Fundamentos da inteligência de fonte aberta para jornalistas

Nov 14, 2024 em Jornalismo investigativo
Magnifying glass over a map

A inteligência de fonte aberta (conhecida pela sigla em inglês OSINT) diz respeito à coleta e análise de informações disponíveis publicamente encontradas em redes sociais, bases de dados e documentos de governos. Ela pode ser valiosa em situações nas quais a informação é escassa, controlada ou censurada. Jornalistas usam a OSINT atualmente para expor corrupção, investigar crimes de guerra e contra a humanidade e para responsabilizar governos e poderosos.

O grupo de jornalismo investigativo Bellingcat foi pioneiro no uso da OSINT em suas reportagens de vanguarda ao longo dos anos. Usando a OSINT, a equipe de jornalistas do veículo revelou o envolvimento da Rússia no abatimento do voo MH17 da Malaysian Airlines sobre a Ucrânia em 2014, forneceu evidências essenciais sobre o uso do governo sírio de armas químicas contra civis e revelou o massacre de civis por soldados camaroneses em 2020, entre outras investigações.

 

 

"Nós revelamos e verificamos vários potenciais crimes de guerra, redes de espiões, grupos de matadores apoiados pelo estado, movimentos e atividades de líderes de cartéis de drogas e violações de sanções cometidas pela Rússia, Irã e muitos, muitos outros países", disse o editor-chefe do Bellingcat, Eoghan Macguire, durante webinar do Fórum de Reportagem de Crise da IJNet.

Macguire resumiu como o Bellingcat vem usando a OSINT para auxiliar investigações na África e apresentou ferramentas e recursos fundamentais para jornalistas interessados em usar a tecnologia em suas próprias reportagens investigativas.

Uso de OSINT para identificar crimes de guerra

Em sua apresentação, Macguire detalhou como ele e sua equipe investigaram supostos crimes de guerra durante a Guerra do Tigré, na Etiópia, que durou de novembro de 2020 a novembro de 2022. Ao longo da guerra civil, o governo etíope e seus aliados lutaram contra a Frente Popular de Libertação do Tigré.

Os repórteres do Bellingcat começaram a investigação em março de 2021 quando surgiram nas redes sociais vídeos explícitos mostrando supostamente a execução de civis por soldados etíopes. "Embora as imagens fossem fortes, elas continham pistas que nos permitiram verificar detalhes cruciais", disse Macguire.

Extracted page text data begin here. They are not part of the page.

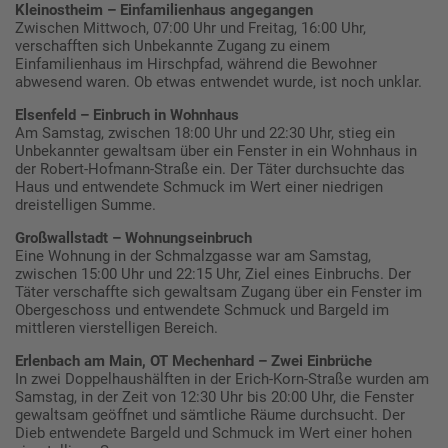
Kleinostheim – Einfamilienhaus angegangen
Zwischen Mittwoch, 07:00 Uhr und Freitag, 16:00 Uhr,
verschafften sich Unbekannte Zugang zu einem
Einfamilienhaus im Hirschpfad, während die Bewohner
abwesend waren. Ob etwas entwendet wurde, ist noch unklar.
Elsenfeld – Einbruch in Wohnhaus
Am Samstag, zwischen 18:00 Uhr und 22:30 Uhr, stieg ein
Unbekannter gewaltsam über ein Fenster in ein Wohnhaus in
der Robert-Hofmann-Straße ein. Der Täter durchsuchte das
Haus und entwendete Schmuck im Wert einer niedrigen
dreistelligen Summe.
Großwallstadt – Wohnungseinbruch
Eine Wohnung in der Schmalzgasse war am Samstag,
zwischen 15:00 Uhr und 22:15 Uhr, Ziel eines Einbruchs. Der
Täter verschaffte sich gewaltsam Zugang über ein Fenster im
Obergeschoss und entwendete Schmuck und Bargeld im
mittleren vierstelligen Bereich.
Erlenbach am Main, OT Mechenhard – Zwei Einbrüche
In zwei Doppelhaushälften in der Erich-Korn-Straße wurden am
Samstag, in der Zeit von 12:30 Uhr bis 20:00 Uhr, die Fenster
gewaltsam geöffnet und sämtliche Räume durchsucht. Der
Dieb entwendete Bargeld und Schmuck im Wert einer hohen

Os investigadores do Bellingcat analisaram as sombras projetadas na gravação para deduzir a hora do dia em que os vídeos haviam sido feitos e determinaram o local onde os vídeos haviam sido gravados. usando o PeakVisor, aplicativo originalmente criado para alpinistas como alternativa ao Google Maps, que oferece apenas detalhes limitados em áreas rurais.

Macguire explicou que o PeakVisor forneceu informações topográficas valiosas que os jornalistas do Bellingcat puderam identificar nos vídeos, como cumes e planaltos. A partir daí eles compararam essas características com imagens de satélite do Google Earth para identificar a localização do massacre: uma aldeia conhecida como Mahbere Dego, na região do Tigré.

Para identificar os autores do massacre, o Bellingcat examinou o idioma falado no vídeo e os uniformes usados pelos homens. "Usando tradutores independentes, nós estabelecemos que os soldados estavam falando amárico, indicando que eles não eram da região do Tigré", disse Macguire. Isso levou à conclusão de que eles provavelmente eram membros do exército etíope.

Por fim, em colaboração com a Newsy e o BBC Africa Eye, o Bellingcat publicou que as execuções foram realizadas por forças etíopes. "Era uma informação importante a ser divulgada", reforçou MacGuire, observando que grandes veículos, incluindo a CNN, mais tarde corroboraram os resultados usando métodos similares.

Ferramentas de trabalho

De maneira crucial, muitas das ferramentas empregadas na investigação, incluindo o Google Earth, Natural Earth e PeakVisor, eram gratuitas. "Você não precisa ser um mago da tecnologia ou gastar rios de dinheiro para fazer investigações de fonte aberta", observa Macguire. "Com ferramentas online simples, nós conseguimos fazer algo muito poderoso."

Outro exemplo inclui o uso que o Bellingcat fez de software de fonte aberta para monitorar e registrar o movimento de navios para lançar luz sobre o comércio ilegal de grãos com origem em territórios da Ucrânia ocupados pela Rússia. A investigação destacou como um navio, o Zafar, esteve envolvido em transferências de grãos feitas entre navios em alto-mar, ocultando as origens dos grãos e posteriormente integrando-os ao mercado global.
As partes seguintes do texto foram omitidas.